Consultant les principales oeuvres et les mouvements d'action catholique, il établit la liste des besoins les plus urgents, et se rend, avec cette liste, en Angleterre, en Irlande, en Écosse, en Espagne, au Portugal, dans presque toute l'Amérique du sud, aux États-Unis et au Canada pour recueillir des dons qu'il répartit ensuite.

Charité effective

L'association se positionne ainsi comme une force de coordination et d'harmonisation des actions des milliers d'organismes existants. « Le Secours catholique n'est pas une oeuvre de plus, il veut simplement se mettre au service des charités », souligne son fondateur l'abbé Jean Rodhain.

« Le mot "charité" n'était pas utilisé dans le sens un peu péjoratif qu'on peut lui prêter aujourd'hui, précise Luc Dubrulle. On parlait d'une "charité inventive". »

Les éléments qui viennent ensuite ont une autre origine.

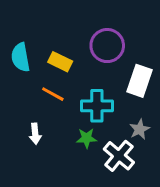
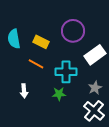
white rectangle: (140, 81) -> (95, 55), turned 35
white cross: (119, 156) -> (94, 111), moved

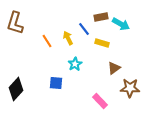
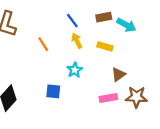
blue line: (84, 29) -> (72, 21), moved
yellow arrow: (68, 38) -> (77, 41), moved
pink rectangle: (100, 101) -> (108, 98), moved, turned -56

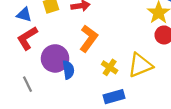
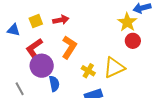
red L-shape: (27, 38) -> (34, 48), moved
blue semicircle: (68, 70) -> (54, 84), moved

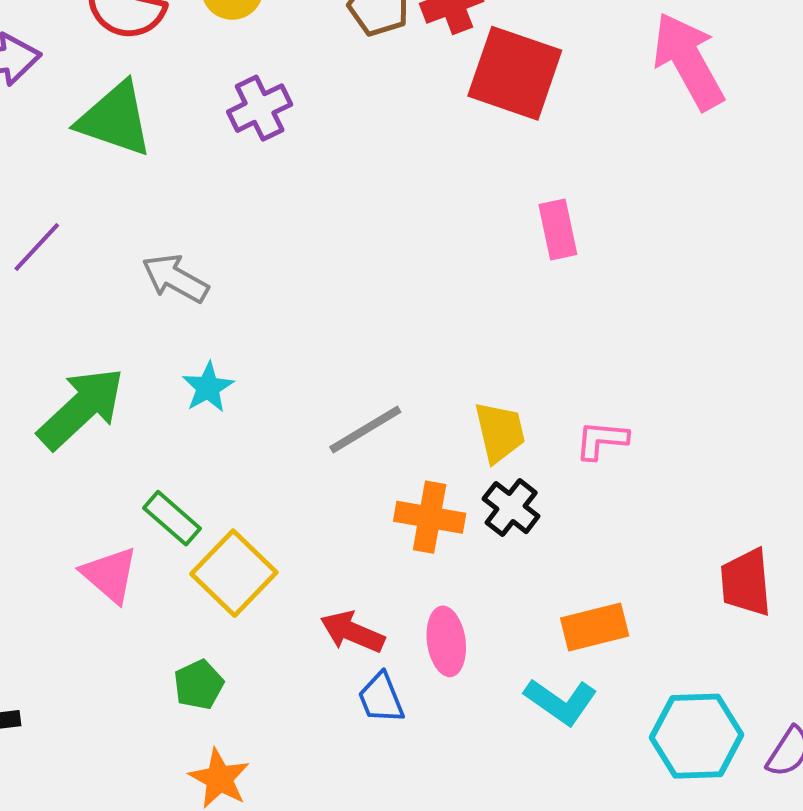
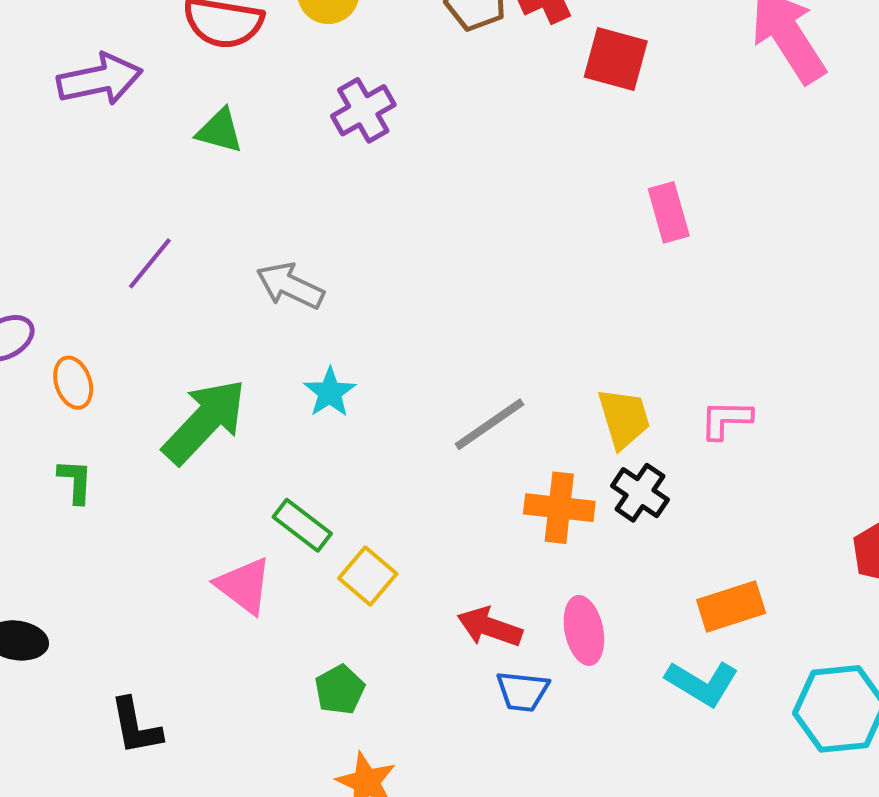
red square: (515, 73) -> (616, 59), size x0.7
green triangle: (115, 119) -> (220, 131), size x0.6
yellow square: (234, 573) -> (368, 576), size x0.7
blue trapezoid: (381, 698) -> (523, 691), turned -58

Dans une tribune publiée quelques années plus tard dans La Croix (édition du 20 novembre 1960), le fondateur du Secours Catholique sera assez explicite à ce sujet :

« Un bal de charité, un thé de charité ont été peut-être, en 1880, des aspects d'une activité secourable. En 1960, ce n'est pas de la charité, c'est de la pure mondanité, et pas autre chose (...) La Charité véritable ne distribue pas des moissons toutes faites ou des gâteaux tous cuits. Plutôt que de distribuer cent pommes, elle préfère planter un pommier. Elle enseigne à planter, à bâtir, à instituer. Elle soigne l'affamé de 1960, mais lui apprend à cultiver pour qu'il sache récolter en 1970 (...) Enseigner la Charité aujourd'hui au gamin de 10 ans, c'est déjà illuminer l'an 2 000 et préparer la justice sociale de l'âge atomique. »

Une force de mobilisation

Le Secours Catholique se conçoit aussi rapidement comme une force d'information, de sensibilisation à la charité, au partage fraternel, et de mobilisation, à travers des campagnes thématiques.

La première est annoncé à Noël 1946, prévue pour la période de carême 1947. Elle porte sur les malades (photo). « Plus d'un million de français - dont 400 000 tuberculeux - souffrent des conséquences de cinq années de privations, de captivité, de déportation », justifie l'association.

Elle sera suivie en 1948 de la Campagne des berceaux, le berceau symbolisant plus largement l'enfance.

« Les naissances sont nombreuses à cette époque qualifiée plus tard de "baby-boom" : 200 000 naissances de plus par an qu'avant-guerre, écrit Luc Dubrulle dans son ouvrage. La mortalité infantile est de 67 pour mille, dont 42 à cause du froid et de la mauvaise nourriture (...) Un communiqué du Fonds international de secours à l'enfance annonce que, durant l'hiver 1947-1948, en Europe, six enfants sur sept auront faim. »

Précurseur

Dans l'immense chantier de l'immédiat après-guerre, les organisations caritatives pallient l'impossibilité pour l'État de faire face à l'ensemble des problèmes existants. Si elle existe de fait, cette complémentarité n'est pas pensée comme telle.

« Il va y avoir des premiers ponts jetés avec le monde politique à l'occasion de la Campagne des vieillards de 1949, mais l'idée d'une articulation volontaire avec l'action de l'État viendra plus tard », explique Luc Dubrulle.

« Et puis, poursuit l'historien. Parler de complémentarité signifierait que les associations venaient compléter l'oeuvre de l'État, alors que le Secours Catholique se concevait à l'époque comme un précurseur de ce que l'État pourrait faire, mettant en place des prototypes. »

« Une oeuvre charitable peut prendre des initiatives qu'un gouvernement ne prend pas, expliquera Jean Rodhain, en 1971, lors d'une interview réalisée par une équipe du Jour du Seigneur. C'est plus léger, c'est plus spontané, c'est plus adapté... quitte à disparaître au bout de vingt ans, et que l'État reprenne ensuite ces organisations-là. C'est un rôle d'invention, un rôle d'imagination. L'État n'a jamais d'imagination, les structures sont toujours lourdes. Il faut des petites flammes, des petites flammèches qui courent devant. C'est le rôle de la charité. »

(1) Source : « Relever la France dans les après-guerres : reconstruction ou réaménagement ? », de Bernard Vayssière, Guerres mondiales et conflits contemporains, 2009.
(2) Source : Combattre la pauvreté, d'Axelle Brodiez-Dolino, CNRS Éditions, 2013.